I've taken a proper IQ test, a fairly long winded and old one. Measured at 145 or so, but that was back in HS.
On most of these online tests, I get anywhere between 135-145.
This is a ****ty test. Too easy, and then to make up for that, they grade you according to speed. If I was actually serious about this, I could've gotten over 160. If I'd taken my time, I would've gotten 130. I got a 154, first and only try.
As they're including time in the scores, I bet the maximum you could get would be 160 only. Probably means most of us are smarter than the test-maker.
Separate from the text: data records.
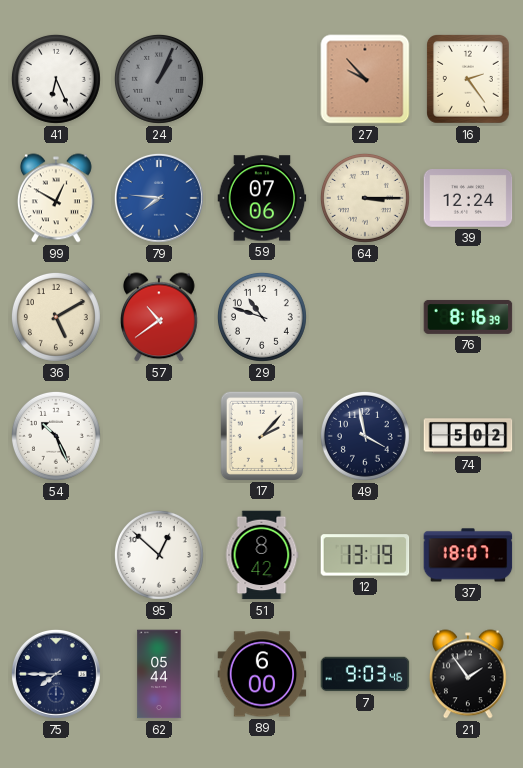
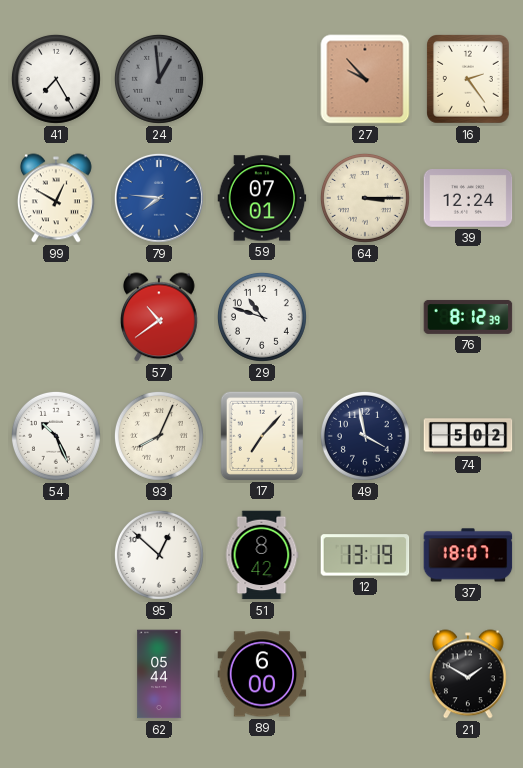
41: 6:26 -> 7:25
24: 1:04 -> 12:59
59: 07:06 -> 07:01
36: 5:10 -> none
76: 8:16 -> 8:12
93: none -> 8:04
17: 2:07 -> 7:07
75: 7:45 -> none
7: 9:03 -> none
21: 1:54 -> 1:50
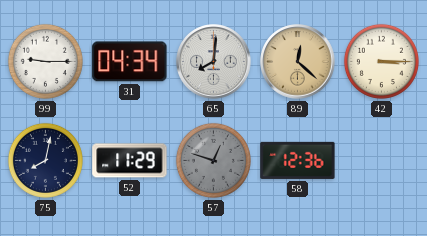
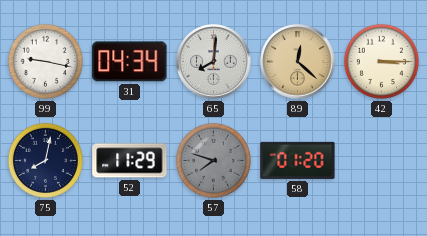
99: 9:15 -> 9:17
57: 12:48 -> 7:48
58: 12:36 -> 01:20
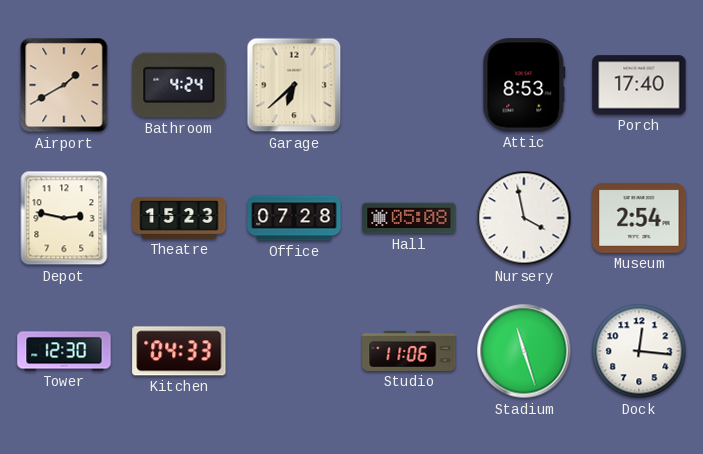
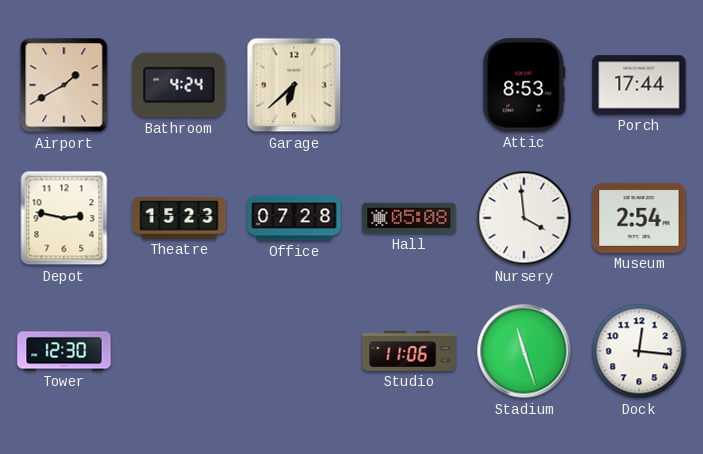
Porch: 17:40 -> 17:44
Nursery: 3:58 -> 3:59
Kitchen: 04:33 -> none
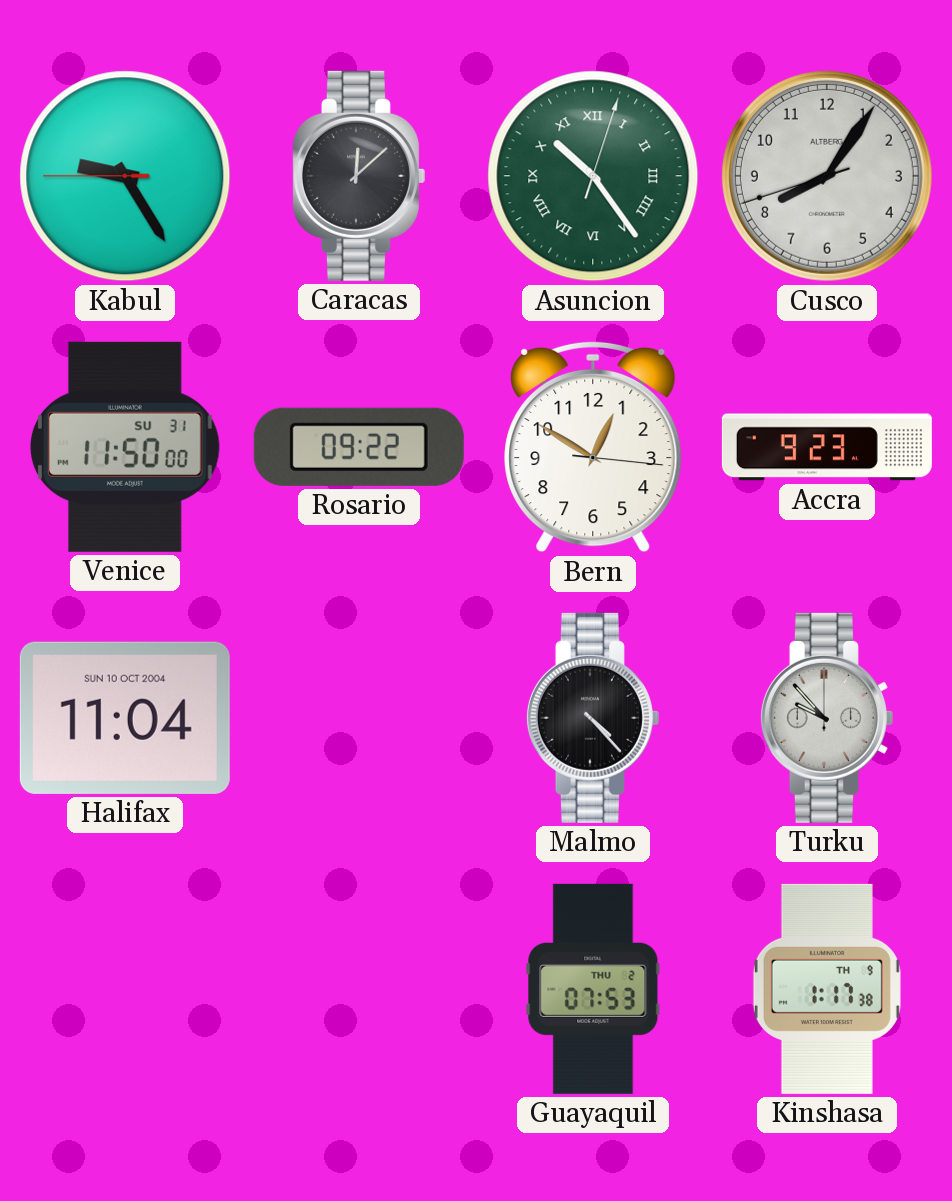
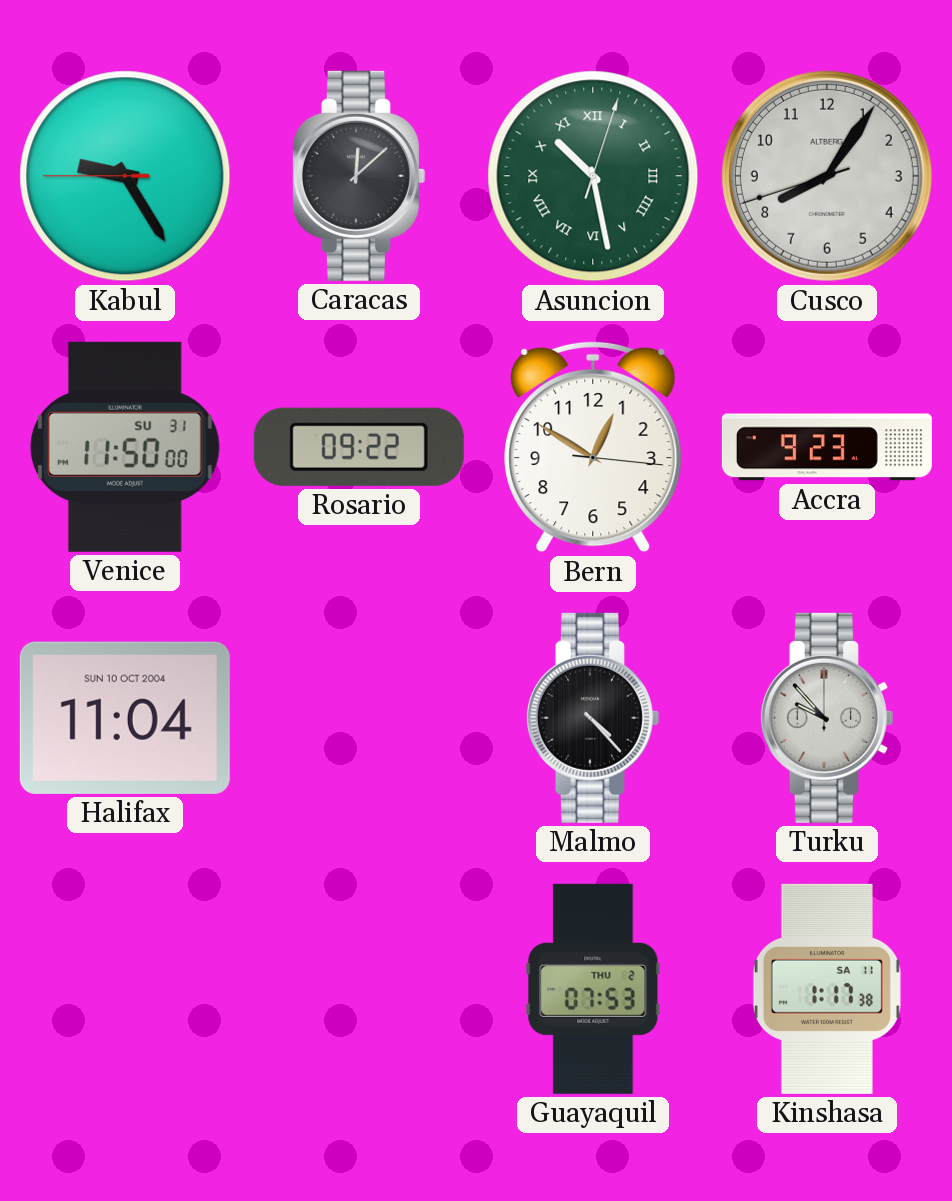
Asuncion: 10:24 -> 10:28
Kinshasa date: TH 9 -> SA 11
The Stephen Hawking joke is a partial truth. An IQ test can only measure your intelligence against the tester or designer. For pattern recognition and abstraction, the IQ test will only be accurate in determining that you see patterns in a
similar way to the designer.
For the rest of the areas of IQ testing, cultural bias plays such a huge role that your scores will swing wildly based on where you live, your educational background, and your cultural background. I've scored high on almost every IQ or aptitude test I've ever taken merely because my Dad's a logic puzzle freak, and I learned the
norms of the logic puzzle from him. If I were a Bantu tribesman, I could have the intelligence of Einstein and still only score an 80.
In other words, I've practiced for IQ tests all my life. Whenever I get a low score (below 95% or maybe IQ 130) on an abstract reasoning exam, it's usually locally designed and poorly executed. In other words, I'm smarter than the test maker.

On professionally designed tests, I usually score relatively high. Online tests score me ten points lower. Meh.